Weitere Überlegungen weisen in die gleiche Richtung. Zwar ist richtig: Spirituelle Wahrheit lässt sich nicht an individuell erlebter Wahrhaftigkeit und Intensität vorbei konstruieren, aber bedeutet das, dass Wahrheit durch Wahrhaftigkeit ersetzt werden kann? Religionen – jedenfalls Christentum, Judentum und Islam – denken die Transzendenz Gottes so, dass Wahrheit bezogen auf Gott immer nur als Einsicht bezogen auf von Gott selbst Mitgeteiltes angemessen gedacht werden kann: Offenbarung. Eine humanistische geistliche Versorgung kann das gerade nicht so denken wollen. Würde sie es doch tun, wäre sie komplett zur Religion geworden. Ich setze also bei der Differenz an. So ergibt sich:
• Der Trend zu „Spiritual Care“ wertet Seelsorge auf: Denn nun gibt es neue Gründe für Seelsorge. Spiritual Care inkludiert Religion; auch Religion und Seelsorge betreiben Spiritual Care.9
• Der Trend zu „Spiritual Care“ wertet aber Seelsorge auch ab: Denn Seelsorge erscheint im Vergleich mit Spiritual Care als auf Religion fixiert, auf die jeweilige Religion des Seelsorge-Anbieters. Spiritual Care zielt aber auf Kommunikationsfähigkeiten über religiöse und nichtreligiöse Gehalte jeglicher Art, die spirituellen Charakter haben. Seelsorge muss dann im Verdacht stehen, weniger zu bieten, nämlich eine nur auf eine Religion begrenzte, aus ihrer Perspektive entwickelte Spezialkompetenz.
Wie kann Seelsorge mit der Konkurrenzsituation umgehen?
Im Modell Spiritual Care begegnet eine Außenwahrnehmung der Seelsorge. Seelsorge wird hier in ihrer Funktion für das Gesundheitssystem gesehen.10 Das stellt eine Herausforderung für Theorie und Praxis der Seelsorge dar.
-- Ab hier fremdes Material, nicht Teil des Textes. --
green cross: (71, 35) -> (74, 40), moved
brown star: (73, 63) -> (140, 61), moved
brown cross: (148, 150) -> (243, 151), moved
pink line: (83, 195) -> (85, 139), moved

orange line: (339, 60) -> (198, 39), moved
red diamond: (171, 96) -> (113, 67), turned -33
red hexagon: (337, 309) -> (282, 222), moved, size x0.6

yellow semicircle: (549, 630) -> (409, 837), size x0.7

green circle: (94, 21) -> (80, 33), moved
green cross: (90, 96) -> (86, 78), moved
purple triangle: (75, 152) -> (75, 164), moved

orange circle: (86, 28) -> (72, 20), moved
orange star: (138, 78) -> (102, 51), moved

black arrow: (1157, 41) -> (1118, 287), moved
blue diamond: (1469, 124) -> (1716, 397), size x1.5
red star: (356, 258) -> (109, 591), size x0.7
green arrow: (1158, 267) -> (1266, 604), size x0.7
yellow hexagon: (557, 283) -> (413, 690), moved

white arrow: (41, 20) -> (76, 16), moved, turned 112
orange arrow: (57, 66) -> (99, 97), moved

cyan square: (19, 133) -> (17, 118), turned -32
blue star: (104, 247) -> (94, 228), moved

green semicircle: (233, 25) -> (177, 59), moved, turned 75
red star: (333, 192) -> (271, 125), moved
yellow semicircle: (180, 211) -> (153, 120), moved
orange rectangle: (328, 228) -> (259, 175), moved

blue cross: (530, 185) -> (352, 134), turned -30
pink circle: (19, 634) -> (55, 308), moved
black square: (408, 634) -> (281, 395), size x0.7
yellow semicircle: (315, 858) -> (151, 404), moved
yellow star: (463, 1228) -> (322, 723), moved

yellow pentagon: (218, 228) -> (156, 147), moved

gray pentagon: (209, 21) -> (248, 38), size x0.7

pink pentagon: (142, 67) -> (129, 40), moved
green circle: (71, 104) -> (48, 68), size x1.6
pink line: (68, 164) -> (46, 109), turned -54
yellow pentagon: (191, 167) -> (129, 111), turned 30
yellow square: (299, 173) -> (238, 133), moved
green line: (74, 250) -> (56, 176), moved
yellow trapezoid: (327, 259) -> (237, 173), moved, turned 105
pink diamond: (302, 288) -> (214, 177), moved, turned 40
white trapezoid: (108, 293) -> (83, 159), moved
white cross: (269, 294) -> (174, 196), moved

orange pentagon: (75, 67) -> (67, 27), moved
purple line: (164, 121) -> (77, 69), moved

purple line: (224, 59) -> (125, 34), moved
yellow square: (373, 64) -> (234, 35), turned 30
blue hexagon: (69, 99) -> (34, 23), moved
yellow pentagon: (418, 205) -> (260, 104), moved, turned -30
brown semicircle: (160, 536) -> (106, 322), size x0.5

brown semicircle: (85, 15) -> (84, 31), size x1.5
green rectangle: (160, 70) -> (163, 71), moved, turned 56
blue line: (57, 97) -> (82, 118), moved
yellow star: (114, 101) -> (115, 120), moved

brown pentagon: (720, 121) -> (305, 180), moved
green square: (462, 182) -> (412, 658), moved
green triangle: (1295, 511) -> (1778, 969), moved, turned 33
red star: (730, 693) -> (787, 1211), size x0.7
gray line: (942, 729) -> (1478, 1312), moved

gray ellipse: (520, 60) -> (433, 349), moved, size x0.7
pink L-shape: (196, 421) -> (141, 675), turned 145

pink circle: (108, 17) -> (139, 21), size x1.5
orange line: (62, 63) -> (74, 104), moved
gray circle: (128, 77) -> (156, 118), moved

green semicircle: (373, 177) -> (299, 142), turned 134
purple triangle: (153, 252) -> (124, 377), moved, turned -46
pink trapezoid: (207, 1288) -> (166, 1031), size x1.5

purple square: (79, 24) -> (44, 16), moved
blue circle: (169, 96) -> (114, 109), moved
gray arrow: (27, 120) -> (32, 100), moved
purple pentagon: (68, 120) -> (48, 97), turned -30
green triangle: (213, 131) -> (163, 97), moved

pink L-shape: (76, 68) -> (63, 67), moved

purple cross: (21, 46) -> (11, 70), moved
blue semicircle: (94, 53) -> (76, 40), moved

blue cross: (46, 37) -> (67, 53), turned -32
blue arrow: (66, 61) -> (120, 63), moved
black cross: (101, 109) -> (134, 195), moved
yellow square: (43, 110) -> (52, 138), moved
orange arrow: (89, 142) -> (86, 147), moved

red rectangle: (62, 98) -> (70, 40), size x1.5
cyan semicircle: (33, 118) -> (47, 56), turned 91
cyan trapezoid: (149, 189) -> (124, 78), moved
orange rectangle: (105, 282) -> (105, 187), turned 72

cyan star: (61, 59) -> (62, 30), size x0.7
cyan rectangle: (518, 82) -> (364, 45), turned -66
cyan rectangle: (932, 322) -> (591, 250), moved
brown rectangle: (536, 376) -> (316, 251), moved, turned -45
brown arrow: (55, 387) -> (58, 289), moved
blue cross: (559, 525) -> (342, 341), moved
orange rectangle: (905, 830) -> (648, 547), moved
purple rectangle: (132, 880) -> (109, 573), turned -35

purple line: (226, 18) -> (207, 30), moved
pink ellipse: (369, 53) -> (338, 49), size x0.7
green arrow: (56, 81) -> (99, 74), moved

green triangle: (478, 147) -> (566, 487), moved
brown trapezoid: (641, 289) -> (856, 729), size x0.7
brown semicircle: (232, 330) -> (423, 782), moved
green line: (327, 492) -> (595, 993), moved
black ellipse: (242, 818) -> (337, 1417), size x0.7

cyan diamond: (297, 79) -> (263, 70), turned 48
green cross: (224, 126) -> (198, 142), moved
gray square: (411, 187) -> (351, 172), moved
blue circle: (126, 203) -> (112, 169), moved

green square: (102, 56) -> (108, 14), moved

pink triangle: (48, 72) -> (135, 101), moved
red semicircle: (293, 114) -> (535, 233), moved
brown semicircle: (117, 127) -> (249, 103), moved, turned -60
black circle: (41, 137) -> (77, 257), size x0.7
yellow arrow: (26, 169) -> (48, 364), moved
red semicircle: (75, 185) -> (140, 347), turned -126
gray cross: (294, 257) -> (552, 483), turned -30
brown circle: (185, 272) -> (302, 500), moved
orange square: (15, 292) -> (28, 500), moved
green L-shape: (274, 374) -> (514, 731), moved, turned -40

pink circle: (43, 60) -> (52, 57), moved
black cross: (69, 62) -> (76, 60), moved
Sie ist darauf nicht so ganz vorbereitet, denn sie war bislang aus der internen Logik des Religionssystems konstruiert:11 Seelsorge als eine der Weisen der Kommunikation des christlichen Glaubens. Dabei hatte sich schon mit der Konkurrenz durch die Psychoanalyse und die Sozialberatung am Anfang des 20. Jahrhunderts eine neue Lage für die kirchliche Seelsorge ergeben. Es etablierten sich Psychotherapie und Beratung als Alternativen oder als Ergänzung zur Seelsorge. Angesichts dieser Konkurrenz entwickelte die Seelsorgetheorie und -praxis zwei gegensätzliche Strategien. In dem einen Lager der Seelsorge machte man die Differenz zu den Konkurrenten möglichst groß. So entwickelte die dialektische Theologie ein Verständnis von Seelsorge als dem ganz anderen: Verkündigung des Wortes Gottes an die einzelnen Getauften (Eduard Thurneysen) – und dementsprechend: Krankenhausseelsorge als Kirche im Krankenhaus. Die Seelsorgebewegung hingegen wollte die neuen Entwicklungen in sich integrieren und orientierte sich an den Standards des therapeutischen Gesprächs. Als „Psychotherapie im kirchlichen Kontext“ (Dietrich Stollberg) demonstrierte sie der Gesellschaft: Wir können es – in unserer kirchlichen Spezialperspektive – methodisch genauso gut wie Therapie und Konfliktberatung. Krankenhausseelsorge erschien damit als Counterpart zu der medizin-systemischen Ausrichtung in der Klinik – als Anwältin der Bedürfnisse der Patientinnen und Patienten. Wie soll die Seelsorge(theorie) aber heute auf die Herausforderung durch das neue Konzept Spiritual Care angemessen reagieren?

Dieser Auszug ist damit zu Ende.